Work task:
Write down exactly the lines from the one with "ΕΠΑΓΓΕΛΜΑΤΙΚΉ ΣΥΜΒΟΥΛΕΥΤΙΚΉ" to the end of the data, first and last included, and no others.

Records for the task Start Marker

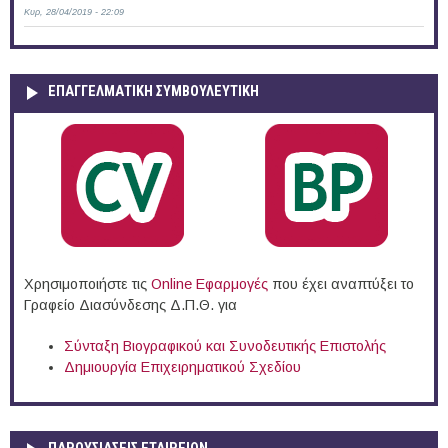
Κυρ, 28/04/2019 - 22:09
ΕΠΑΓΓΕΛΜΑΤΙΚΉ ΣΥΜΒΟΥΛΕΥΤΙΚΉ
Χρησιμοποιήστε τις
Online Eφαρμογές
που έχει αναπτύξει το
Γραφείο Διασύνδεσης Δ.Π.Θ. για
Σύνταξη Βιογραφικού και Συνοδευτικής Επιστολής
Δημιουργία Επιχειρηματικού Σχεδίου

Records for the task End Marker

Task response:
ΕΠΑΓΓΕΛΜΑΤΙΚΉ ΣΥΜΒΟΥΛΕΥΤΙΚΉ
Χρησιμοποιήστε τις
Online Eφαρμογές
που έχει αναπτύξει το
Γραφείο Διασύνδεσης Δ.Π.Θ. για
Σύνταξη Βιογραφικού και Συνοδευτικής Επιστολής
Δημιουργία Επιχειρηματικού Σχεδίου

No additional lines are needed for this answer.